Friday, October 14, 2016

About that Star-Spangled Banner....



As with most of the things that make up the U.S. system of nationalistic indoctrination, The Star-Spangled Banner is something we should know about but don't because it is deliberately hidden from us.

For instance, how many of the four official verses can you sing? In fact, how many have you ever heard?

But let's back up a minute to give context to when the poem was written, a minimal knowledge of the facts should give a moment's pause to any person who would rather not honor slavery.

In summary, it was 1814, during the War of 1812, when the British attacked these United States, including the slave state of Maryland, where the verses of the song were written by Francis Scott Key, 50 years before the end of the Civil War.

Let's consider the following history from a Smithsonian article:
In 1814, Key was a slaveholding lawyer from an old Maryland plantation family, who thanks to a system of human bondage had grown rich and powerful.

When he wrote the poem that would, in 1931, become the national anthem and proclaim our nation “the land of the free,” like Jefferson, Key not only profited from slaves, he harbored racist conceptions of American citizenship and human potential. Africans in America, he said, were: “a distinct and inferior race of people, which all experience proves to be the greatest evil that afflicts a community.”
What you probably also don't know is the British attackers had many ex-slaves in their ranks, who had been promised liberty and demanded to be placed in the battle line "where they might expect to meet their former masters."

After the U.S. and the British signed a peace treaty at the end of 1814, the Americans - trying to make America great again- demanded the return of American “property,” which by that point numbered about 6,000 people. The British refused. Being the corrupt human beings they were compared to the Americans, the Brits helped the former slaves settle in Canada, with some going to Trinidad.

So now let's look at the final two verses you don't know and consider carefully the words I've highlighted in the context:
And where is that band who so vauntingly swore
That the havoc of war and the battle's confusion,
A home and a country, should leave us no more?
Their blood has washed out their foul footsteps' pollution.
No refuge could save the hireling and slave
From the terror of flight, or the gloom of the grave
:
And the star-spangled banner in triumph doth wave,
O'er the land of the free and the home of the brave.

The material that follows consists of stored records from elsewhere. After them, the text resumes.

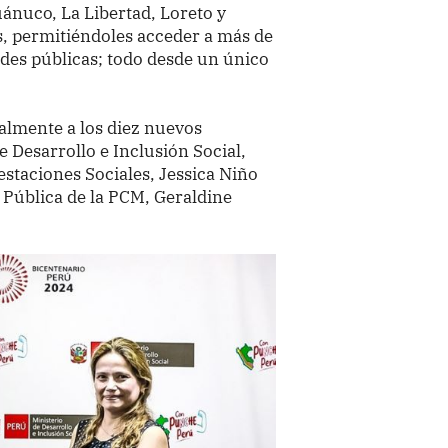
nuco, La Libertad, Loreto y
s, permitiéndoles acceder a más de
ades públicas; todo desde un único
almente a los diez nuevos
e Desarrollo e Inclusión Social,
estaciones Sociales, Jessica Niño
 Pública de la PCM, Geraldine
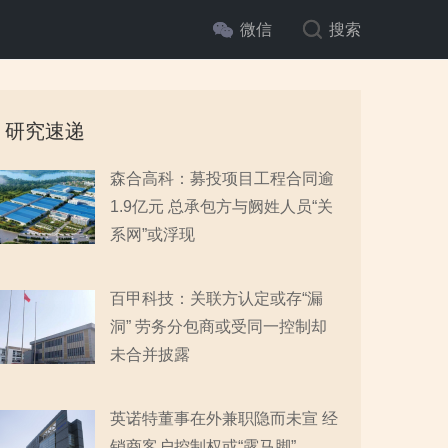
微信
搜索
研究速递
森合高科：募投项目工程合同逾
1.9亿元 总承包方与阙姓人员“关
系网”或浮现
百甲科技：关联方认定或存“漏
洞” 劳务分包商或受同一控制却
未合并披露
英诺特董事在外兼职隐而未宣 经
销商客户控制权或“露马脚”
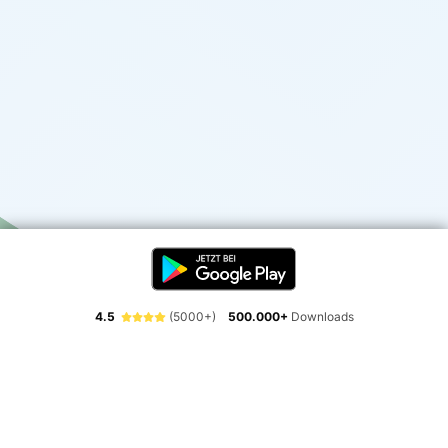
4.5
(5000+)
500.000+
Downloads
Erlebe die Freiheit der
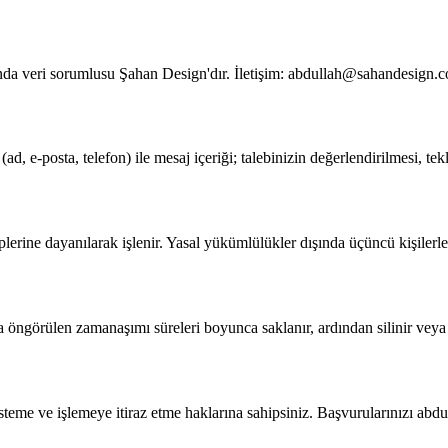
a veri sorumlusu Şahan Design'dır. İletişim: abdullah@sahandesign.
ri (ad, e-posta, telefon) ile mesaj içeriği; talebinizin değerlendirilmesi, t
lerine dayanılarak işlenir. Yasal yükümlülükler dışında üçüncü kişilerle
ta öngörülen zamanaşımı süreleri boyunca saklanır, ardından silinir veya 
steme ve işlemeye itiraz etme haklarına sahipsiniz. Başvurularınızı abd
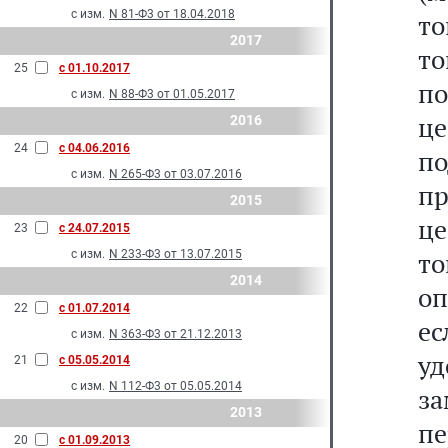
с изм.
N 81-Ф3 от 18.04.2018
то
2017
т
25
с 01.10.2017
по
с изм.
N 88-Ф3 от 01.05.2017
ц
2016
24
с 04.06.2016
по
с изм.
N 265-Ф3 от 03.07.2016
п
2015
це
23
с 24.07.2015
т
с изм.
N 233-Ф3 от 13.07.2015
2014
оп
22
с 01.07.2014
е
с изм.
N 363-Ф3 от 21.12.2013
у
21
с 05.05.2014
с изм.
N 112-Ф3 от 05.05.2014
з
2013
п
20
с 01.09.2013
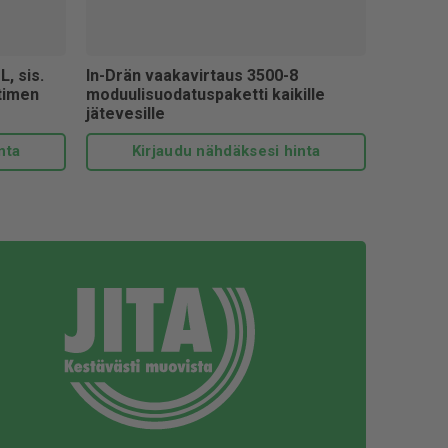
 kunnalliseen viemäriverkostoon, silloin astuu kuvioihin
ratkaisu. Tässä tilanteessa me autamme mielellämme.
ätevesijärjestelmällä pidät vesistöt puhtaana ja
, sis.
In-Drän vaakavirtaus 3500-8
timen
moduulisuodatuspaketti kaikille
ty ISO 9001 ja ISO 14001 laatu- ja
jätevesille
valmistamat tuotteet ovat oikeutettuja Avainlippu-
nta
Kirjaudu nähdäksesi hinta
kkinä kotimaisesta tuotteesta. Käyttämällä Jitan
isuutta.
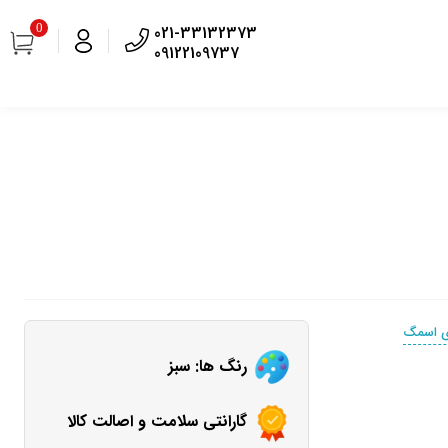
0
021-33132373
09122109737
ری اسمگ
رنگ ها: سبز
گارانتی سلامت و اصالت کالا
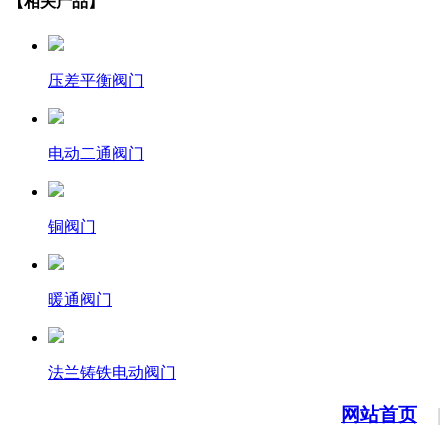
【相关产品】
压差平衡阀门
电动二通阀门
铜阀门
暖通阀门
法兰铸铁电动阀门
网站首页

O thus be it ever, when freemen shall stand
Between their loved homes and the war's desolation.
Blest with vict'ry and peace, may the Heav'n rescued land
Praise the Power that hath made and preserved us a nation!
Then conquer we must, when our cause it is just,
And this be our motto: 'In God is our trust.'
And the star-spangled banner in triumph shall wave
O'er the land of the free and the home of the brave!
You see, the words "the hireling and slave" allude to the fact that American slaves had joined the British. Now reconsider the first and last two lines of the last verse:
O thus be it ever, when freemen shall stand
And the star-spangled banner in triumph shall wave
O'er the land of the free and the home of the brave!
You see those "freemen" were not escapees from Nazi Germany or the Soviet Union or black people in Maryland after the Civil War, they were citizens of the slavery state of Maryland, you know ... part of the "land of the free" where "free" applies to the humans who were not "property."

Keep that in mind when you want to criticize black Americans and their supporters who don't quite see worshiping that waving star-spangled banner to that song as having the same meaning for them.

Maybe it won't even quite feel the same for you the next time you're standing, belting out the words of the first verse in which you sing "land of the free", staring at the waving symbol just as slaveholder Key did when he wrote the words to honor white "freemen" in contrast to blacks, that "inferior race of people" which he believed to be "the greatest evil that afflicts a community."

Bet they didn't teach you any of this in school.

Oh, and by the way, in keeping with what it means to be a fully indoctrinated, true patriotic American, you're singing a song not only about the defense of slavery, it is a song about war.

Ironically, in 1930 the biggest controversy in Congress over making this song the national anthem was whether the music range was too hard to sing.